Now, before I conclude, I want to make two additional points. First of all, we are not suggesting that schools that cannot meet the standards should have to shut their doors; we're not saying that. If there is a market out there for their services, so be it. But we believe that if Federal funds are involved, we need to have quantifiable, enforceable, and verifiable standards.

The second point is that while bright-line default rates are doing an excellent job of removing some of the not so productive schools out of the student loan program, many are still eligible for the Pell Program, which, strangely enough, if you kick them out of the loan program, there's kind of a perverse incentive for abuse in the Pell side. So we believe that performance standards would protect all of the title IV programs.

So, in summary, we believe what you measure you get. We believe that, in gatekeeping, past statutory requirements have been sufficiently vague; that, 4 years later, we are still not where I believe you all want to be with respect to protecting the student and the taxpayer; and that it would appear to us that more bright-line legislative instruction is needed. Now, I'm not big on regulation and laws where it's not needed, but it does appear to us that it ought to seriously be considered by this subcommittee and the Congress as a whole.

Thank you.

[The prepared statement of Mr. Bloom follows:]

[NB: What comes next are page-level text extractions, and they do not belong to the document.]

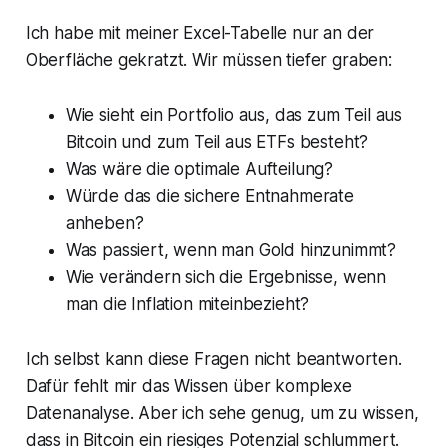
Ich habe mit meiner Excel-Tabelle nur an der
Oberfläche gekratzt. Wir müssen tiefer graben:
Wie sieht ein Portfolio aus, das zum Teil aus
Bitcoin und zum Teil aus ETFs besteht?
Was wäre die optimale Aufteilung?
Würde das die sichere Entnahmerate
anheben?
Was passiert, wenn man Gold hinzunimmt?
Wie verändern sich die Ergebnisse, wenn
man die Inflation miteinbezieht?
Ich selbst kann diese Fragen nicht beantworten.
Dafür fehlt mir das Wissen über komplexe
Datenanalyse. Aber ich sehe genug, um zu wissen,
dass in Bitcoin ein riesiges Potenzial schlummert.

Mr. Chairman and Members of the Subcommittee:

We welcome this opportunity to discuss the gatekeeping process for schools that participate in the federal student financial assistance (SFA) programs under Title IV of the Higher Education Act (HEA). The issue of gatekeeping -- that is, the process for screening institutions to participate in the SFA programs -- has been one of great concern to the Office of Inspector General (OIG) for many years. We firmly believe that it is vital to the efficiency of the SFA programs to have strong front-end controls like effective gatekeeping, rather than to rely on back-end, institutional monitoring and enforcement mechanisms. In the Department's testimony today, these two efforts are described as a single process. While they both perform important functions, the gatekeeping process exists to prevent marginal schools from ever participating or continuing to participate in the SFA

programs.

The OIG has focused its work on non-degree-granting, vocational trade schools, because they have posed the greatest risk to the SFA programs in terms of fraud, waste and abuse. Therefore, my remarks will be directed to gatekeeping for those schools. Furthermore, based upon OIG's years of experience auditing and investigating the SFA programs, we believe that Congress should adopt a separate statutory and regulatory scheme for such schools, because they pose different challenges from the traditional academic schools for the administration of SFA programs. Indeed, the HEA already recognizes a distinction between degree

granting, higher education institutions and non-degree granting, vocational trade schools; only the latter are required to prepare students for "gainful employment in a recognized occupation."

I will urge in this testimony that reform of the gatekeeping process for the

SFA programs be guided by this principle: WHAT YOU MEASURE, YOU GET. It is vitally important that we measure the right things in order to ensure that

increasingly scarce taxpayer money is financing only quality training.

Unfortunately, the way the SFA programs currently are designed, there are virtually no enforceable, quantitative measures that assure the quality of vocational trade schools that may participate in the programs. The result is that students and taxpayers are not always getting their money's worth for the $8.8 billion spent annually on postsecondary vocational training.

Because the traditional gatekeeping mechanisms for the SFA programs have not assured the quality of the participating vocational trade schools, I will be advocating in this testimony that, with respect to the non-degree-granting, vocational trade school sector, Congress legislate consistent, measurable, objective standards which schools would have to meet in order to be eligible to participate in the SFA programs.